> **Problem**: Gather every line below where "Kündigung" appears.

> **Available records**:
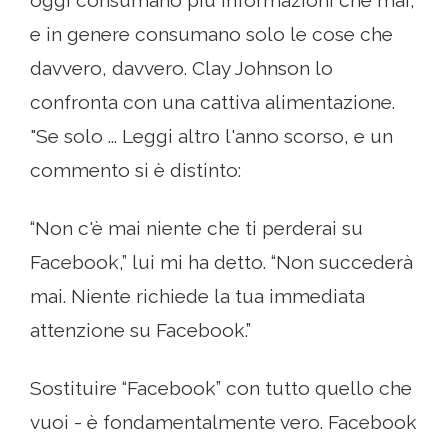
e in genere consumano solo le cose che
davvero, davvero. Clay Johnson lo
confronta con una cattiva alimentazione.
"Se solo ... Leggi altro l'anno scorso, e un
commento si è distinto:
“Non c'è mai niente che ti perderai su
Facebook,” lui mi ha detto. “Non succederà
mai. Niente richiede la tua immediata
attenzione su Facebook.”
Sostituire “Facebook” con tutto quello che
vuoi - è fondamentalmente vero. Facebook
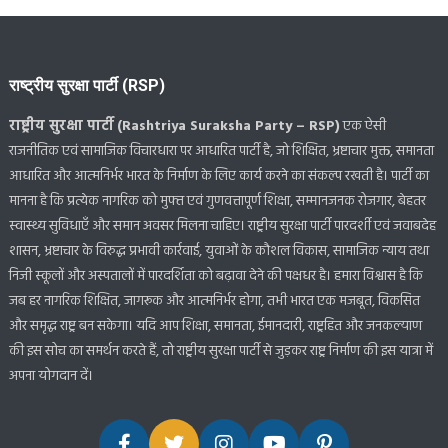
राष्ट्रीय सुरक्षा पार्टी (RSP)
राष्ट्रीय सुरक्षा पार्टी (Rashtriya Suraksha Party – RSP)
एक ऐसी
राजनीतिक एवं सामाजिक विचारधारा पर आधारित पार्टी है, जो शिक्षित, भ्रष्टाचार मुक्त, समानता
आधारित और आत्मनिर्भर भारत के निर्माण के लिए कार्य करने का संकल्प रखती है। पार्टी का
मानना है कि प्रत्येक नागरिक को मुफ्त एवं गुणवत्तापूर्ण शिक्षा, सम्मानजनक रोजगार, बेहतर
स्वास्थ्य सुविधाएँ और समान अवसर मिलना चाहिए। राष्ट्रीय सुरक्षा पार्टी पारदर्शी एवं जवाबदेह
शासन, भ्रष्टाचार के विरुद्ध प्रभावी कार्रवाई, युवाओं के कौशल विकास, सामाजिक न्याय तथा
निजी स्कूलों और अस्पतालों में पारदर्शिता को बढ़ावा देने की पक्षधर है। हमारा विश्वास है कि
जब हर नागरिक शिक्षित, जागरूक और आत्मनिर्भर होगा, तभी भारत एक मजबूत, विकसित
और समृद्ध राष्ट्र बन सकेगा। यदि आप शिक्षा, समानता, ईमानदारी, राष्ट्रहित और जनकल्याण
की इस सोच का समर्थन करते हैं, तो राष्ट्रीय सुरक्षा पार्टी से जुड़कर राष्ट्र निर्माण की इस यात्रा में
अपना योगदान दें।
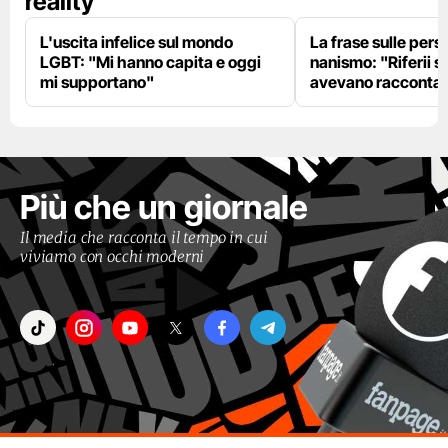
reality"
L'uscita infelice sul mondo
La frase sulle pers
LGBT: "Mi hanno capita e oggi
nanismo: "Riferii s
mi supportano"
avevano racconta
Più che un giornale
Il media che racconta il tempo in cui
viviamo con occhi moderni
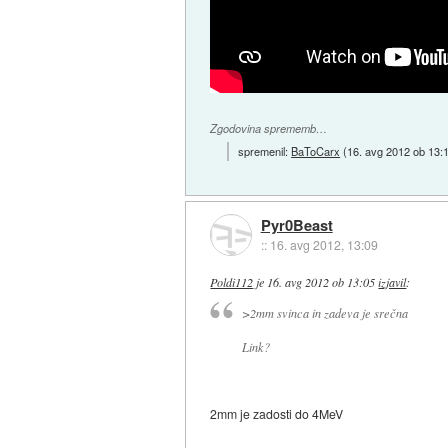
Zgodovina sprememb…
spremenil:
BaToCarx
(
16. avg 2012 ob 13:
Pyr0Beast
::
16. avg 2012, 13:09
Poldi112
je
16. avg 2012 ob 13:05
izjavil
:
>2mm svinca in zadeva je srečna
Link?
2mm je zadosti do 4MeV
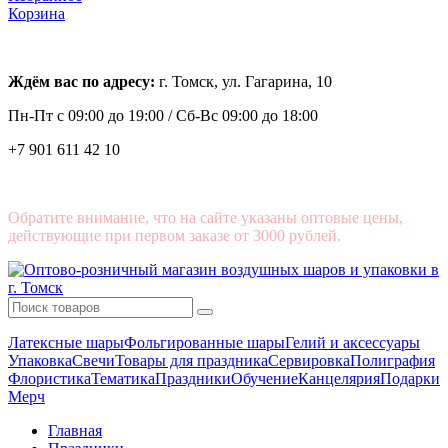
Корзина
Ждём вас по адресу:
г. Томск, ул. Гагарина, 10
Пн-Пт с
09:00 до 19:00 /
Сб-Вс 09:00 до 18:00
+7 901 611 42 10
Обратите внимание, что на сайте указаны оптовые цены,
действующие при первом заказе от 3000 рублей.
Латексные шары
Фольгированные шары
Гелий и аксессуары
Упаковка
Свечи
Товары для праздника
Сервировка
Полиграфия
Флористика
Тематика
Праздники
Обучение
Канцелярия
Подарки
Мерч
Главная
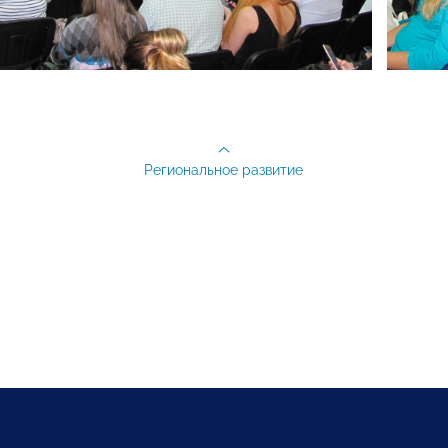
Региональное развитие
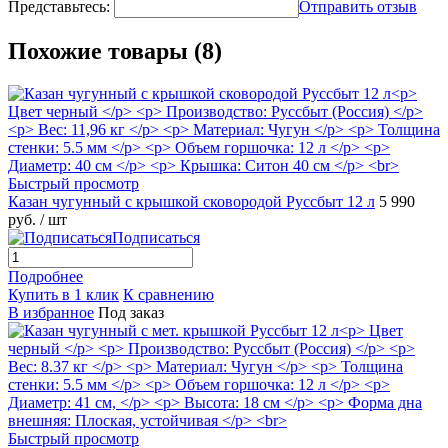
Представьтесь:
Отправить отзыв
Похожие товары (8)
Быстрый просмотр
Казан чугунный с крышкой сковородой Руссбыт 12 л
5 990
руб.
/ шт
Подписаться
Подробнее
Купить в 1 клик
К сравнению
В избранное
Под заказ
Быстрый просмотр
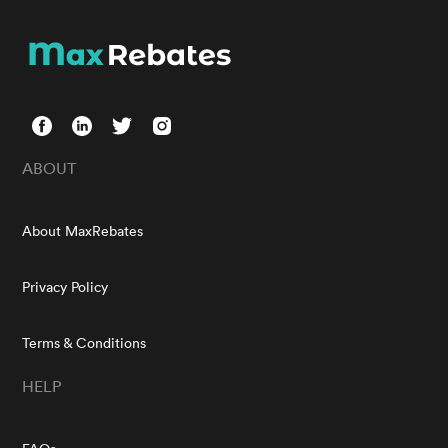
ABOUT
About MaxRebates
Privacy Policy
Terms & Conditions
HELP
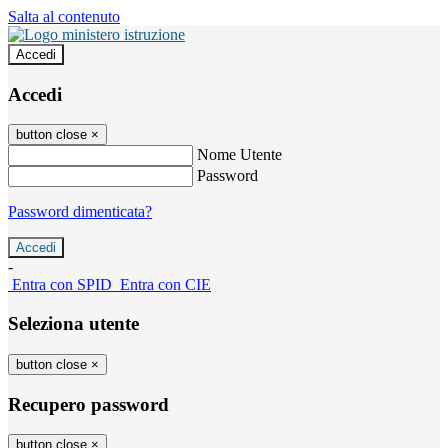
Salta al contenuto
Accedi
Accedi
button close
×
Nome Utente
Password
Password dimenticata?
-
Entra con SPID
Entra con CIE
Seleziona utente
button close
×
Recupero password
button close
×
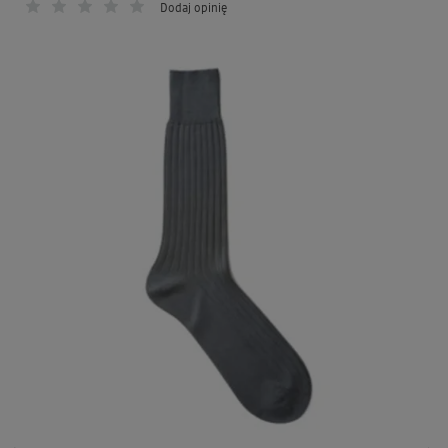
Dodaj opinię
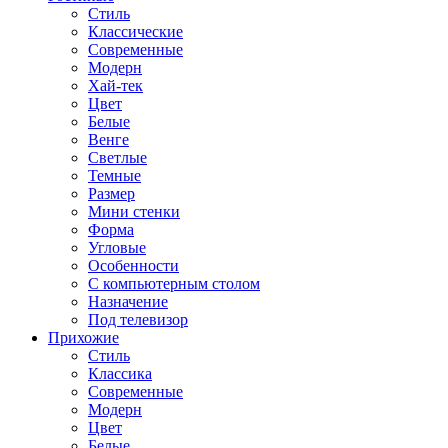
Стиль
Классические
Современные
Модерн
Хай-тек
Цвет
Белые
Венге
Светлые
Темные
Размер
Мини стенки
Форма
Угловые
Особенности
С компьютерным столом
Назначение
Под телевизор
Прихожие
Стиль
Классика
Современные
Модерн
Цвет
Белые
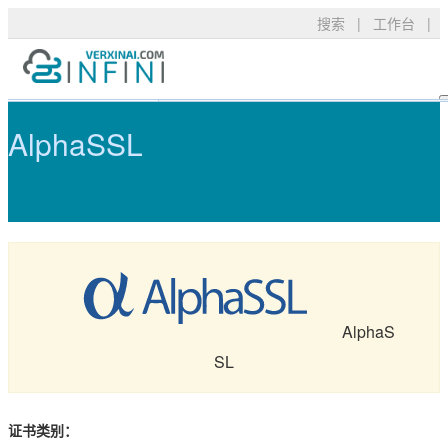
搜索
|
工作台
|
AlphaSSL - 可信TLS/SSL数字证
产品服务
TLS/SSL品牌
常见问题
AlphaSSL
技术支持
DigiCert
资料下载
新闻公告
关于我们
RapidSSL
申请验证
GeoTrust
安装部署
购买产品
GeoTrust Flex
数字签名
Thawte
安全技术
AlphaS
SL
Sectigo
购买配置
PositiveSSL
SSL工具
证书类别：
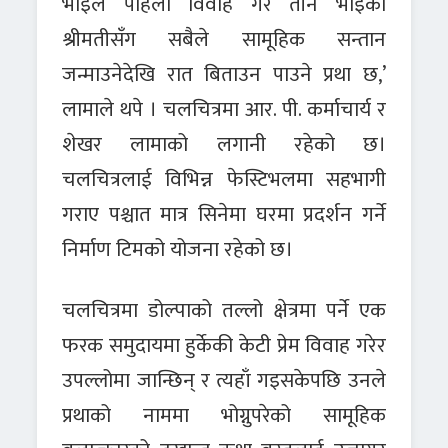
भाइले पहिला विवाह गरे तीनै भाइकी
श्रीमतीसँग सबैले सामूहिक सन्तान
जन्माउनेदेखि रात बिताउन पाउने प्रथा छ,’
लामाले थपे । चलचित्रमा आर. पी. कर्माचार्य र
शेखर लामाको लगानी रहेको छ।
चलचित्रलाई विभिन्न फेस्टिभलमा सहभागी
गराए पश्चात मात्र सिनेमा घरमा प्रदर्शन गर्ने
निर्माण टिमको योजना रहेको छ।
चलचित्रमा डोल्पाको तल्लो क्षेत्रमा पर्ने एक
फरक समुदायमा हुर्केकी केटी प्रेम विवाह गरेर
उपल्लोमा जान्छिन् र त्यहाँ गइसकेपछि उनले
प्रथाको नाममा भोग्नुपरेको सामूहिक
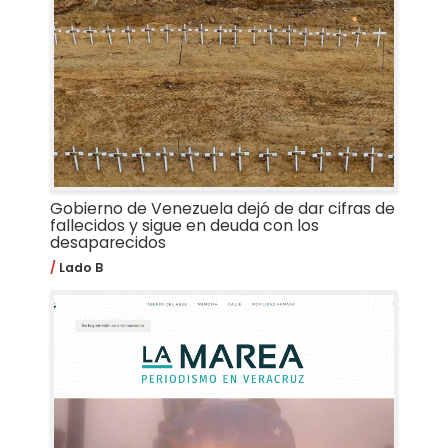
Gobierno de Venezuela dejó de dar cifras de
fallecidos y sigue en deuda con los
desaparecidos
Lado B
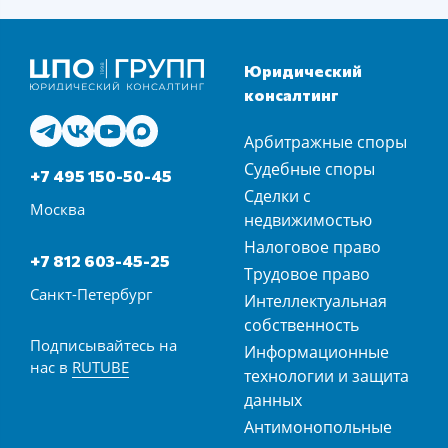
Юридический
консалтинг
Арбитражные споры
Судебные споры
+7 495 150-50-45
Сделки с
Москва
недвижимостью
Налоговое право
+7 812 603-45-25
Трудовое право
Санкт-Петербург
Интеллектуальная
собственность
Подписывайтесь на
Информационные
нас в
RUTUBE
технологии и защита
данных
Антимонопольные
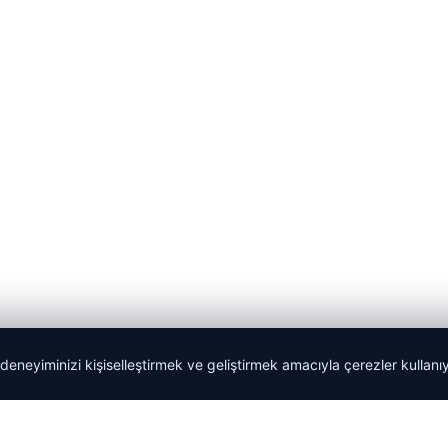
 deneyiminizi kişiselleştirmek ve geliştirmek amacıyla çerezler kullan
Tercüme Bürosu
|
Malta Dil Okulu
|
lemagrup.com.tr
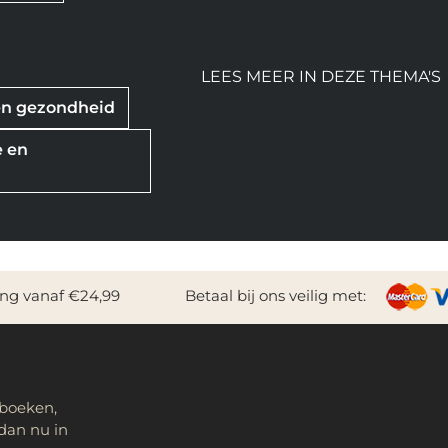
LEES MEER IN DEZE THEMA'S
en gezondheid
e en
ing vanaf €24,99
Betaal bij ons veilig met:
 boeken,
dan nu in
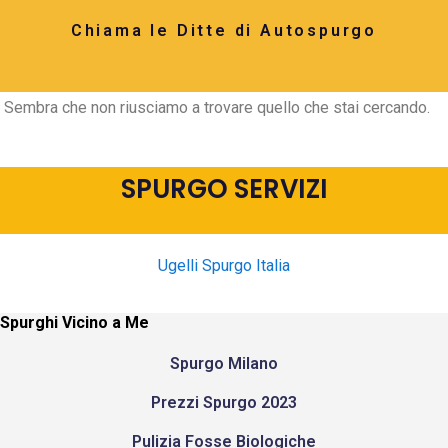
Chiama le Ditte di Autospurgo
Sembra che non riusciamo a trovare quello che stai cercando.
SPURGO SERVIZI
Ugelli Spurgo Italia
Spurghi Vicino a Me
Spurgo Milano
Prezzi Spurgo 2023
Pulizia Fosse Biologiche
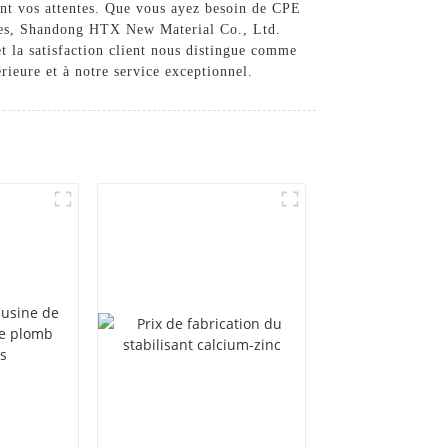
sent vos attentes. Que vous ayez besoin de CPE
isées, Shandong HTX New Material Co., Ltd.
et la satisfaction client nous distingue comme
ieure et à notre service exceptionnel.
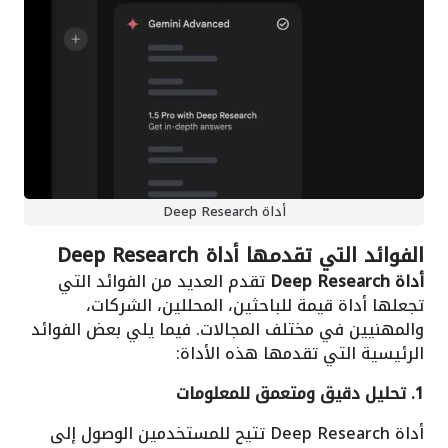
أداة Deep Research
الفوائد التي تقدمها أداة Deep Research
أداة Deep Research
تقدم العديد من الفوائد التي
تجعلها أداة قيمة للباحثين، المحللين، الشركات،
والمهنيين في مختلف المجالات. فيما يلي بعض الفوائد
الرئيسية التي تقدمها هذه الأداة:
1. تحليل دقيق ومتعمق للمعلومات
أداة Deep Research تتيح للمستخدمين الوصول إلى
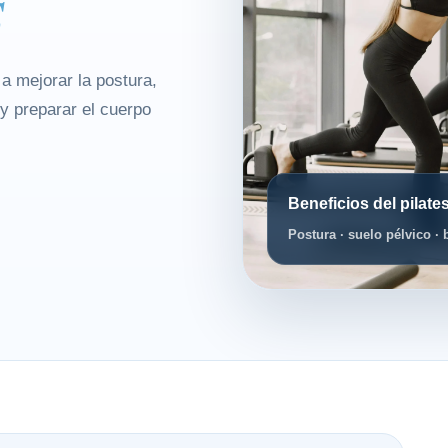
s
a mejorar la postura,
 y preparar el cuerpo
Beneficios del pilat
Postura · suelo pélvico · 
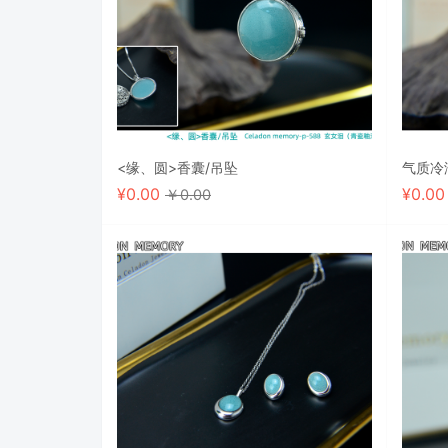
<缘、圆>香囊/吊坠
气质冷
¥
0.00
¥
0.0
￥0.00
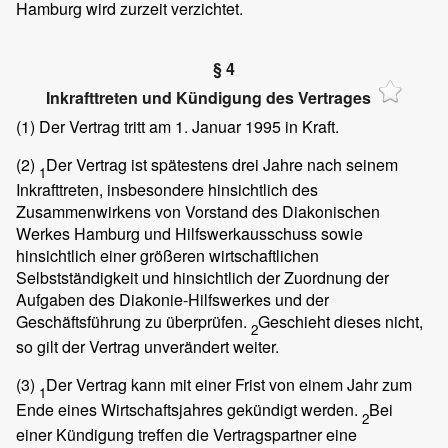
Hamburg wird zurzeit verzichtet.
§ 4
Inkrafttreten und Kündigung des Vertrages
(1)
Der Vertrag tritt am 1. Januar 1995 in Kraft.
(2)
Der Vertrag ist spätestens drei Jahre nach seinem
1
Inkrafttreten, insbesondere hinsichtlich des
Zusammenwirkens von Vorstand des Diakonischen
Werkes Hamburg und Hilfswerkausschuss sowie
hinsichtlich einer größeren wirtschaftlichen
Selbstständigkeit und hinsichtlich der Zuordnung der
Aufgaben des Diakonie-Hilfswerkes und der
Geschäftsführung zu überprüfen.
Geschieht dieses nicht,
2
so gilt der Vertrag unverändert weiter.
(3)
Der Vertrag kann mit einer Frist von einem Jahr zum
1
Ende eines Wirtschaftsjahres gekündigt werden.
Bei
2
einer Kündigung treffen die Vertragspartner eine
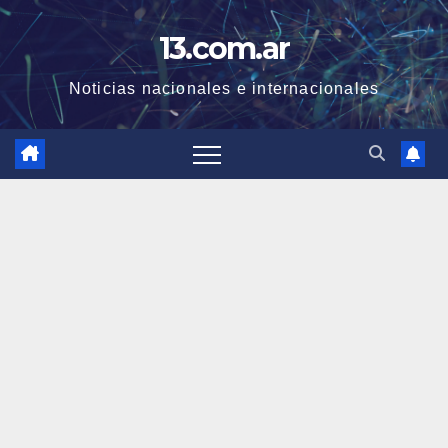
Skip
13.com.ar
to
content
Noticias nacionales e internacionales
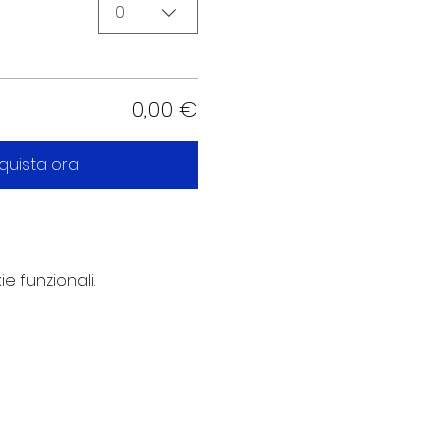
0
0,00 €
quista ora
e funzionali.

> **Response below**:
Inkrafttreten und Kündigung des Vertrages
einer Kündigung treffen die Vertragspartner eine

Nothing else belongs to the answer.